Faculty of Pharmacy, Department of Pharmacology, Mahidol University, Rajthevee, Bangkok, Thailand.
Ann Pharmacother. 2013 Jul-Aug;47(7-8):921-32. doi: 10.1345/aph.1R725. Epub 2013 Jun 4.
Data from an open-label trial suggest that mirtazapine might prove useful in treatment of fibromyalgia syndrome (FMS).
To obtain preliminary efficacy data of mirtazapine for estimation of sample size requirements for a Phase 2 clinical trial in FMS.
This 13-week randomized controlled trial compared the effects of mirtazapine 15 mg/day, mirtazapine 30 mg/day, and placebo in 40 patients with FMS. The primary outcomes were change in Pain Visual Analog Scale (PVAS) and proportion of pain responders (≥30% PVAS reduction). Secondary outcomes included scores from the Jenkins Sleep Scale (JSS), Patient Global Impression of Change (PGIC), Fibromyalgia Impact Questionnaire (FIQ), Hamilton Depression Rating Scale (HAM-D), Patient Global Assessment, and self-reported adverse events.
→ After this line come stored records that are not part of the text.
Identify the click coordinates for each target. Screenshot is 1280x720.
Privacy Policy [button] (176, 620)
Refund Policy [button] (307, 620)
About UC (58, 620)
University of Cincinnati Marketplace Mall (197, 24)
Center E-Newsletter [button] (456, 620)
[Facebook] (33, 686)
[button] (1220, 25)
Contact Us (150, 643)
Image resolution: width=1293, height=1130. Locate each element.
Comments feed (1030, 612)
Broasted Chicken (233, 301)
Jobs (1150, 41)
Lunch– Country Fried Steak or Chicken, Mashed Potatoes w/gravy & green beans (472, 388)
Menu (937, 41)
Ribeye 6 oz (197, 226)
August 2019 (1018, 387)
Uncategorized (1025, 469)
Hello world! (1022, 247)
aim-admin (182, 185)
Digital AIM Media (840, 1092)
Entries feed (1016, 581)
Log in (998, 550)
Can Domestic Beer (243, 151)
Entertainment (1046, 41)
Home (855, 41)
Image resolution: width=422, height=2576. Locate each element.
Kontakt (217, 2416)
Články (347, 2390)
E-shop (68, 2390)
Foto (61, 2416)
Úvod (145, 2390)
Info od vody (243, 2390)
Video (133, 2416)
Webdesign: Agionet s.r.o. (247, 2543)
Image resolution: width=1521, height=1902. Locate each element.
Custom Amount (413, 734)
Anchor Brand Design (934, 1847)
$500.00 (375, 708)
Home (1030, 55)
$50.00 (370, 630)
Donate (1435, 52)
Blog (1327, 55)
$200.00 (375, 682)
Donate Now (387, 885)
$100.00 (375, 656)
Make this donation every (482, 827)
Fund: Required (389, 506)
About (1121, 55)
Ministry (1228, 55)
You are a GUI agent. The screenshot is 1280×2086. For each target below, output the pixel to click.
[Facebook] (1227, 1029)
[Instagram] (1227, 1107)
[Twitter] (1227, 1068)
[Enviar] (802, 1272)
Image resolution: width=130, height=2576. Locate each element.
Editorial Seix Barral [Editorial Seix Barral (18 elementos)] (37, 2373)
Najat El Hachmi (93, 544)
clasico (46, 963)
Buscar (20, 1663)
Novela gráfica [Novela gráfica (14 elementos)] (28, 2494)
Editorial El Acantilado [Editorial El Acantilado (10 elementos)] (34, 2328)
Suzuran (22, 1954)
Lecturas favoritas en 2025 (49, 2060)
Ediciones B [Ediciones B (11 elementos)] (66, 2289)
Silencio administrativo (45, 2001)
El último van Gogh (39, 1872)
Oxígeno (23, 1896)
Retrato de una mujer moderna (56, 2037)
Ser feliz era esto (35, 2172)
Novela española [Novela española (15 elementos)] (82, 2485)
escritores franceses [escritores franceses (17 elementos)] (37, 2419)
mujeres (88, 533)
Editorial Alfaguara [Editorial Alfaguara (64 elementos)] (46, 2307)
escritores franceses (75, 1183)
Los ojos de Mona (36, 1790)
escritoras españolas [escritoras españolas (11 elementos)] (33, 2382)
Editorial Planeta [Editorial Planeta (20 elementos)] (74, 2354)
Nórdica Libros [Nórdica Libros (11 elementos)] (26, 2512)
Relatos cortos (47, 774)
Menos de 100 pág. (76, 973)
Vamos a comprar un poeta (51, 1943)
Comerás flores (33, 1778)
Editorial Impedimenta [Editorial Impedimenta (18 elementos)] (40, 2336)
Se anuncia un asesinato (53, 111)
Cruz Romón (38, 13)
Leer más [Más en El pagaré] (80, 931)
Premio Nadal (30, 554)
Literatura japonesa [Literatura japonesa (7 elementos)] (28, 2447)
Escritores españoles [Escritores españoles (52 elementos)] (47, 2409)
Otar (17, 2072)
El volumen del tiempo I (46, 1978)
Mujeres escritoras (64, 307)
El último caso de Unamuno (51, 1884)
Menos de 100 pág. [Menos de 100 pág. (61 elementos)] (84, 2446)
Significant within-group PVAS reductions from baseline were observed in all 3 groups, with the greatest improvement in the mirtazapine 30-mg group (p < 0.005); between-group difference was not significant. The proportion of pain responders did not meet significance criteria (66.67% for mirtazapine 30 mg, 50% for mirtazapine 15 mg, 41.67% for placebo). Significant within-group improvement in JSS scores was seen for mirtazapine 30 mg (p < 0.01) and mirtazapine 15 mg (p < 0.05). Between-group comparison achieved significance for JSS item 3, waking several times per night (p < 0.05). On the PGIC, 72.73% felt better with both mirtazapine dosages compared with 50% for placebo. Within-group FIQ responses indicated improvement in only mirtazapine-treated groups, whereas within-group improvement for HAM-D and Patient Global Assessment was observed in all groups. Based on our findings, the sample size requirement (80% power, 5% type I error) should be 83 per group to detect PVAS change difference between mirtazapine 30 mg and placebo. Common mirtazapine-related adverse events were increased appetite and weight gain.
Patients with FMS taking mirtazapine exhibited within-group significant improvement in most of the measured outcomes. Between-group analysis was predictably compromised by the small sample size. Mirtazapine was well tolerated. Further study with a larger sample size is likely to be useful.
一项开放标签试验的数据表明,米氮平可能对纤维肌痛综合征(FMS)的治疗有用。
获得米氮平治疗纤维肌痛综合征的初步疗效数据,以便估计 FMS 二期临床试验的样本量需求。
这是一项为期 13 周的随机对照试验,比较了米氮平 15mg/天、米氮平 30mg/天和安慰剂在 40 例纤维肌痛综合征患者中的疗效。主要结局是疼痛视觉模拟量表(PVAS)的变化和疼痛应答者的比例(≥30%的 PVAS 降低)。次要结局包括詹金斯睡眠量表(JSS)评分、患者整体变化印象(PGIC)、纤维肌痛影响问卷(FIQ)、汉密尔顿抑郁评定量表(HAM-D)、患者总体评估和自报不良事件。
所有 3 组患者的 PVAS 基线均有显著的组内降低,米氮平 30mg 组的改善最大(p<0.005);组间差异无统计学意义。疼痛应答者的比例未达到显著性标准(米氮平 30mg 组为 66.67%,米氮平 15mg 组为 50%,安慰剂组为 41.67%)。米氮平 30mg(p<0.01)和米氮平 15mg(p<0.05)组 JSS 评分均有显著的组内改善。JSS 项目 3(夜间醒来数次)的组间比较达到显著性(p<0.05)。PGIC 显示,与安慰剂组相比,72.73%的患者服用两种米氮平剂量后感觉更好。仅米氮平治疗组的 FIQ 反应表明有改善,而所有组的 HAM-D 和患者总体评估的组内改善。根据我们的发现,检测米氮平 30mg 与安慰剂之间 PVAS 变化差异的样本量需求(80%的功效,5%的Ⅰ类错误)应为每组 83 例。常见的米氮平相关不良事件是食欲增加和体重增加。
服用米氮平的纤维肌痛综合征患者在大多数测量结果中表现出组内显著改善。由于样本量小,组间分析不可避免地受到影响。米氮平耐受性良好。进一步的大样本研究可能会有所帮助。